Nope, it’s not a real word. But its immortalization in a Saturday Night Live sketch 15 years ago by the great Will Ferrell underscores a paradox we’ve all encountered in the everyday business meeting. Strategy. We all say it. We all know it’s the key to showing value in our work. And we all want to be good at it. But do any of us really know what it means? Or are we just using the latest buzz word?
My coworker was telling me about a slight mishap she once experienced on a swing set. Her second grade self was blissfully swinging along, feeling the breeze, without a care in the world. Life was good. She closed her eyes, and in a spur-of-moment decision, jumped off. And by jumped, I mean fell. Hard. Like back-of-the-head-to-the-ground hard. Instantly, a decision to do the cool thing became a painful lesson in lack of strategy. The next time, she thought it through and realized the key to jumping off the swing set was to stick that landing like a well-seasoned Olympic gymnast. (She loves the Olympics, so I’m guessing that little second grader was meticulously studying Kerri Strug’s famous one-footed vault landing.)
She had her clear goal in mind: “Learn to jump off of a swing set.”
She had her objectives: “Get back on the horse. Don’t fall. Be graceful.”
She had her strategy: “Channel my inner Kerri Strug.”
And once she had that, the tactics fell into place: “Take a deep breath. Spot my landing area. Be sure-footed with my knees bent. Throw my body forward. Have confidence.”
In the planning world, there are a lot of pieces to the puzzle besides strategy that many people forget or don’t take the time to figure out. They go out and buy 10,000 stress balls with their logo because it sounded like a great deal. Or they hire five sales people because their current approach isn’t hitting revenue goals.
I like to thinking of planning like a pyramid.
At the top of the pyramid is your overarching goal as a business or organization. It’s that one thing you’re ultimately after. The thing your entire organization is working toward. The thing all other plans are built around. Without a clear goal, strategies are impossible to justify, and you have no way to measure your work.
Here are some examples of companies or organizations who have clearly set goals:
– Eradicate extreme poverty and hunger (United Nations)
– Decrease per capita energy use citywide 25% by 2025 (Sustain Louisville)
– To save lives and end breast cancer forever. (Susan G. Komen)
Here’s where you get more specific to the work you’re doing. Objectives answer the “how.” For us, our objectives are the PR and marketing goals we set to help achieve the overarching goals of our clients. For example:
– Increase awareness of ovarian cancer symptoms by 8% among Oklahoma women ages 55+.
Down in the middle of the planning pyramid is the strategy, which really is the best place, because it not only answers the “why,” but also the purpose for why you’re doing what you’re doing. And to accurately do that, strategies have to tie into all of the above – your goals, your objectives, your target audiences, etc.

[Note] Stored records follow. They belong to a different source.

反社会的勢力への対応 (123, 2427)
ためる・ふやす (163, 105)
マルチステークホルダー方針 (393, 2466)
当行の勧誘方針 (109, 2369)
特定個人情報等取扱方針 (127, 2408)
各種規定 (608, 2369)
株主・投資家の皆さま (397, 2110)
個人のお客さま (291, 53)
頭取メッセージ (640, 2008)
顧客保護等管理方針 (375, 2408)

Now, you can answer the question, “What are we going to do about it?” Tactics are the action items that implement the strategies. I like to think of them as my to-do list.
– Pitch a story about the company’s newest product launch.
– Forge a partnership between organization A and organization B.
– Create a brochure about the symptoms of X.
– Get more followers on Instagram.
We all get excited about tactics, because that’s where the action happens. An article in the Tulsa World may directly result in increased attendance at your event. New followers on Facebook may mean you’re getting more clicks on your posts. You might meet a potential client while standing in line at Chimera. But don’t forget that there’s a reason why you’re getting those results beyond the vehicle that got you there. Ask yourself how and why those things are impacting your bottom line. And if you can’t, some serious planning is in order.
Otherwise, you’re greatly increasing your chances of an inevitable wipeout.